Mentre la riaccompagnava fuori, Tatiana cadde e non riuscì più a rialzarsi.
Alexander la caricò su una slitta e la trainò fino al Quinto Soviet: non aveva neppure la forza di stare seduta. Si sdraiò e Alexander non riusciva a voltarsi verso di lei, nel timore di sentire il suo ultimo respiro.
Tatiana tenne duro fino a casa, ma non riuscì ad alzarsi dalla slitta.
Alexander si inginocchiò accanto a lei. “Ti amo, Tatiana. Mi senti? Ti amo come non ho mai amato nessuno in tutta la mia vita. Alzati, ti prego. Fallo per me. Alzati e occupati di tua sorella. E io mi occuperò di te.”
Tatiana aprì gli occhi e sospirò. Lo guardò per alcuni istanti, poi, sorretta da lui, si alzò.
Raggiunse la stanza e trovò Dasha che la aspettava, affamata e ammalata. Alexander sentì la tosse catarrosa. Tubercolosi. Lo sapeva. Doveva portarle via, doveva quanto meno provarci. Tornò in caserma e cercò il caporale Tugalič con l’intenzione di non lasciarlo in pace finché non gli avesse trovato posto in un camion. Ma Tugalič lo stava aspettando davanti alla porta della caserma. “Capitano, lei non ci crederà! Finalmente ho buone notizie. Stasera mancano all’appello diciassette persone. Sono tutte morte.”
“Non posso crederci.”
“È vero. Ci saranno solo tre persone sul camion. Porti la sua fidanzata, ma si ricordi: il camion parte all’una esatta. Faccia in modo di essere qui per quell’ora. E se a lei sta bene, accetto la vodka che le resta.”
Ad Alexander andava bene.
Riuscì a portare fuori le ragazze, nel cuore della notte. Dasha non era in grado di camminare. Lui e Tatiana la adagiarono su una slitta e la trascinarono. Alexander non capiva come Tatiana potesse ancora reggersi in piedi. Sembrava già un cadavere, con la pelle bianca e trasparente che aderiva alle ossa del viso.

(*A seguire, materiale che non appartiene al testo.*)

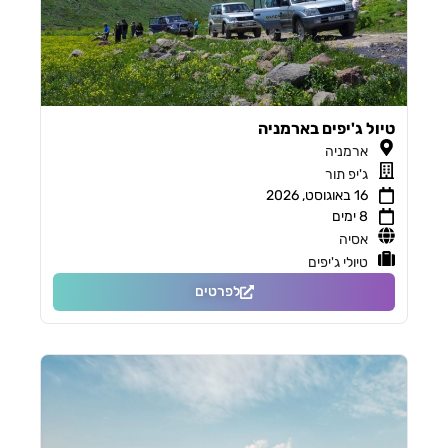
טיול ג'יפים בארמניה
ארמניה
ג'יפ תור
16 באוגוסט, 2026
8 ימים
אסיה
טיולי ג'יפים
לפרטים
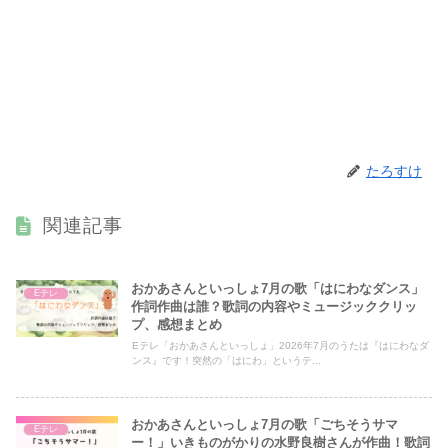
たろすけ
関連記事
おかあさんといっしょ7月の歌「はにわなダンス」
Eテレ
作詞作曲は誰？歌詞の内容やミュージッククリッ
プ、感想まとめ
Eテレ「おかあさんといっしょ」2026年7月のうたは『はにわなダ
ンス』です！突然の「はにわ」というテ...
おかあさんといっしょ7月の歌「ごちそうサマ
Eテレ
ー！」いきものがかりの水野良樹さんが作曲！歌詞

Tatiana si stava dimenticando il libro che Alexander le aveva regalato. Anche se non era il momento di pensare ai libri, le chiese di prenderlo con sé. “Da’ un’occhiata alla copertina del libro di Puškin quanto sentirai che la fortuna ti ha abbandonata”, le disse, nella speranza che capisse. Lei sollevò gli occhi confusi. Anche se in quel momento non capiva, lo avrebbe intuito più tardi, quando avrebbe potuto servirle. Alexander non voleva che trovasse i diecimila dollari nascosti nella copertina, ma voleva che trovasse i quattromila rubli. Con quei soldi avrebbe potuto comprare un cavallo per attraversare il Volga.
Si sedettero sul camion che li avrebbe portati fino al lago, alla Strada della Vita. Dasha era sdraiata sulle loro gambe, appoggiata a loro due che si scambiavano occhiate furtive. Alexander era esausto, chiuse gli occhi e si addormentò. Quando si svegliò vide gli occhi sgranati di Tatiana che gli parlavano dei suoi sentimenti, della sua vita.
Arrivati al Ladoga le aiutò a salire su un altro camion. Le aveva salutate e stava per abbassare il telone del camion quando Dasha, davanti a Tatiana, chiese: “Alexander, da quanto tempo ami mia sorella?”
Alexander lanciò un’occhiata a Tatiana. Cos’aveva fatto? Stava mandando le due ragazze a Molotov dove nessuno avrebbe protetto Tatiana dalla sorella col cuore infranto. Guardò Tatiana per capire se fosse pronta ad assolverlo. Gli occhi erano tristi e lucidi. Tatiana gli stava chiedendo qualcosa per sé, non di infrangere la promessa. E nonostante tutto lui era pronto a dire a Dasha che era dispiaciuto, ma che amava la sorella dal primo giorno in cui l’aveva vista. Ma Dasha tossì e sputò sangue e Alexander chiuse la bocca. Stava morendo. “Non ho mai amato tua sorella”, le disse, senza guardare Tatiana. “Amo te. Lo sai cosa c’è tra noi.”
Alexander dovette raccogliere tutta la forza rimasta per non guardare Tatiana, per non dirle nulla. Sapeva che, se l’avesse guardata, Dasha avrebbe capito che stava mentendo. Non sarebbe più riuscito a nascondersi.